At this tournament I met the sweetest, humblest parents.  They were dressed plainly, not in the similar "professional" garb of all us other parents.  They sat and talked with all the parents, smiled, and offered encouragement.  The dad in particular striked up a conversation while we were at the ballot table.  He wanted to know how my kid liked it and what our struggles were.  His wife served in the kitchen almost the entire weekend.  Whenever I saw her she smiled.  It was an instant friendship.  Often we would get to sneak in a few minutes to chat.  She easily shared what was on her heart about parenting, her struggles, her own fears.  They often asked which of my kids was competing and how they liked it.  I asked them in return.  They were so sweet and cute and just answered that their son has always loved it, especially debate, and that he wanted to start when he was 12.  He had to wait until 13.  I pictured a cute little boy, eager to learn.

The day continued and she and I would steal away a quick conversation or two.  My prayer was that I could offer this amazing woman some encouragement.  I felt humbled but it seemed like she needed a drink of water.  Recently I have felt refreshed from the Father and felt maybe I could offer a little of the hope I had received.  And then the most unexpected thing happened.  Walking by quickly with a ballot I happened to glance over her way.  She was speaking in a motherly sort of way to this one gentleman.  To call him anything less would be disrespectful.  For he is a young man, indeed, full of accomplishment and great speaking ability.  Even though she didn't touch him, her words caressed his sweet little face, and she spoke with so much respect and encouragement, you could sense her words from where I was standing. Her son was the young man that had just won the final regional debate I attended the previous month!  The young man I had been so impressed with.  The one I was sure any lawyer would be crazy not to snatch up.  He donned a sharp suit, slick hair, polished shoes, and a genuine smile.  Better yet, his speaking ability was beyond anything I had ever encountered.  He was flawless, cool, confident, experienced.  He broke down the opposing argument with such skill and calm demeanor it was like watching a beautiful sunrise slowly peek out of the horizon to its full glory.  At the end there was no doubt where the light was shining.

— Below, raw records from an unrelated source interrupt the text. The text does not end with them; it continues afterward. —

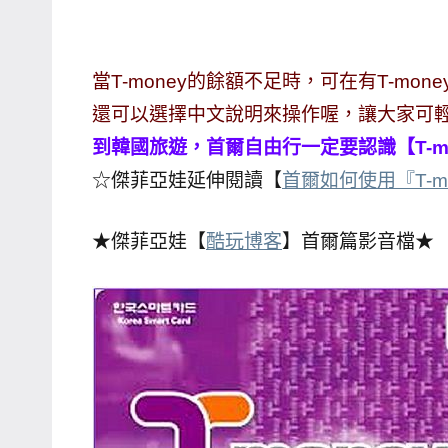
哥
窟
當T-money的餘額不足時，可在有T-m
泰
國
還可以選擇中文說明來操作喔，讓大家可
旅
到韓國旅遊，首爾自由行一定要認識【T-m
遊
☆傑菲亞娃延伸閱讀【
首爾如何使用『T-m
書
作
★傑菲亞娃【
酷玩博客
】首爾篇影音檔★
者、
各
發
表
會
及
活
動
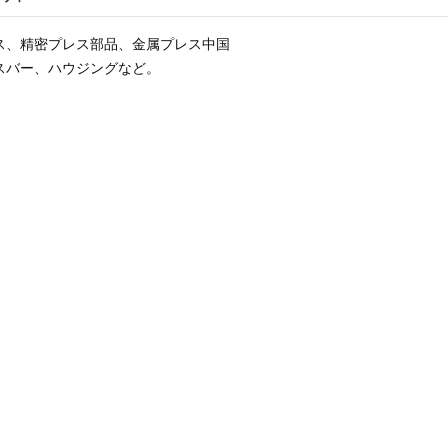
ス、精密プレス部品、金属プレス中国
スバー、ハウジングなど。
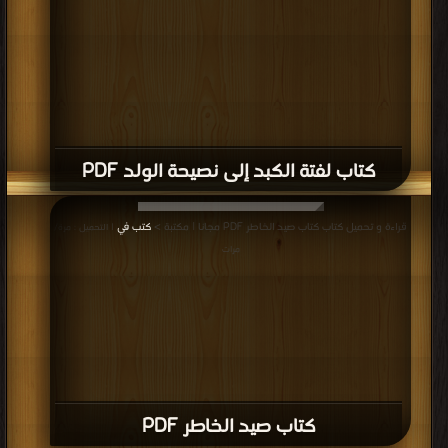
كتاب لفتة الكبد إلى نصيحة الولد PDF
قراءة و تحميل كتاب كتاب صيد الخاطر PDF مجانا | مكتبة >
كتب في
| التحميل : مرة/
مرات
كتاب صيد الخاطر PDF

I did a double-take.  Could this really be her son?  The man and the woman with such humility?  They weren't up there bragging that their son had won the last tournament?  The creme de la creme?  Instead, he was described as the son "who liked debate since he was 12 and has a natural ability".  And, "We must do what we can to encourage our kids in their abilities without pushing them."  Wow.  I was humbled.  Apparently, I had a lot to learn from them, too.  What a contrast from some of these other parents at this tournament.  Hand fulls stand over their students, with steely eyes staring holes through their children and other parents.  If their child didn't win, didn't do well, they would have every one's head on a platter.  Now maybe I'm not being fair, I don't KNOW these parents.  But just so they know, from a distance, as an observer, they have much different expressions on their faces when talking to their children.  I hope I always remember that.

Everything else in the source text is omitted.